COLOUR – photo series
Details
COLOUR is an extensive database featuring close-up photographs of human skin. Clothing, jewellery, scars, and tattoos are prominent elements in these images.
The photographs were taken in a variety of locations, including amateur football clubs, colleges, community centres, and museums. The database represents a diverse range of skin colours, ages, and cultural backgrounds.
Images from the project form the basis of the Bias in AI workshop, which Johan Nieuwenhuize developed in collaboration with the Lectorate of Philosophy and Professional Practice at The Hague University of Applied Sciences.
This project began with a fascination for how people perceive skin colour through photography. In the popular science book The Vision Revolution, Mark Changizi demonstrates how different skin types reflect colours and how all skin types contain almost identical amounts of these colours. Yet, if the measurable differences in skin colour are so small, why does the subject remain so polarising in society?
The Vision Revolution on the website of Mark Changizi: https://www.changizi.com/ (1)
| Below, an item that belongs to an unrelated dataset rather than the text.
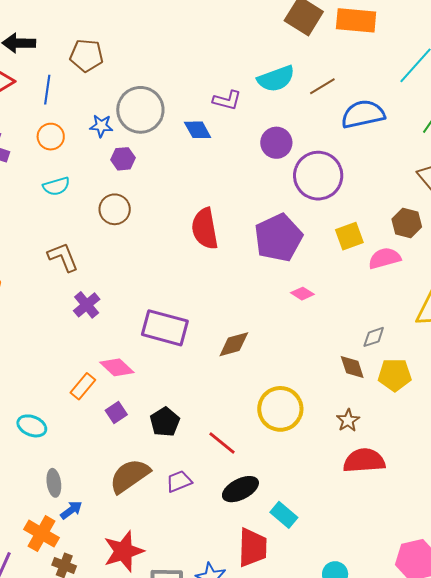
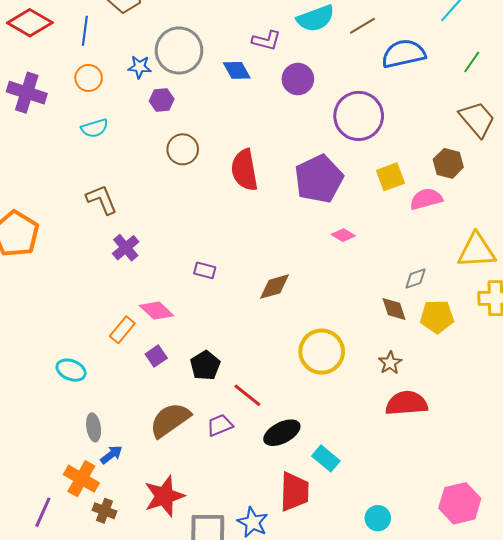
purple circle: (276, 143) -> (298, 79), moved
brown circle: (115, 209) -> (183, 149), moved
purple rectangle: (165, 328) -> (205, 270), size x0.5
red line: (222, 443) -> (247, 395), moved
Nieuwenhuize began by taking detailed photographs of people’s skin. Cultural elements soon became just as significant as the skin itself in his images.
At the same time, AI was—and continues to be—developing at a rapid pace, quickly becoming a commonplace technology.
People often take AI for granted as a convenient and objective tool, particularly generative AI, which has become immensely popular with the general public. However, AI contains many exclusionary mechanisms, and its outcomes can be far from inclusive. Which steps in the process are truly human, and can we still influence them to harness AI for the better?
“How do you label an image of a human being without being influenced by your own biases?”
Nieuwenhuize is curious to see how people engage with his work and what emotions or thoughts his photographs evoke. He aims to encourage his audience to project their own memories and ideas onto his images.
For this series, Nieuwenhuize photographs individuals from all walks of life, including members of an amateur football club, a startup in De Zuidas, and elderly people with migrant backgrounds.
The photographs are taken in extreme close-up, almost at a macro level.
The images are captured during photo sessions held at various locations. Participation is voluntary, and anyone can take part. Participants register for the project in advance and provide their consent. During the sessions, they choose which part of their skin is photographed and are shown the results afterwards. They also receive a digital copy of their photograph.
Despite the limited information provided, the images feel deeply intimate. Viewers are compelled to rely on their own interpretations and are confronted with their personal biases.
Because of the diversity represented in the project, everyone can recognise something of themselves in the photos.
Nieuwenhuize is curious to see how people engage with his work and what emotions or ideas his photographs evoke. Essentially, he aims to encourage his audience to project their own memories and ideas onto his images.
This raises the question: How do you label an image of a human being without being influenced by your own biases?
Through his projects The Bubble (2018) and In Times of Corona (2021), Nieuwenhuize has sought to critically examine AI and its filter bubbles. With COLOUR, he aims to raise awareness of AI’s exclusionary mechanisms and inherent biases.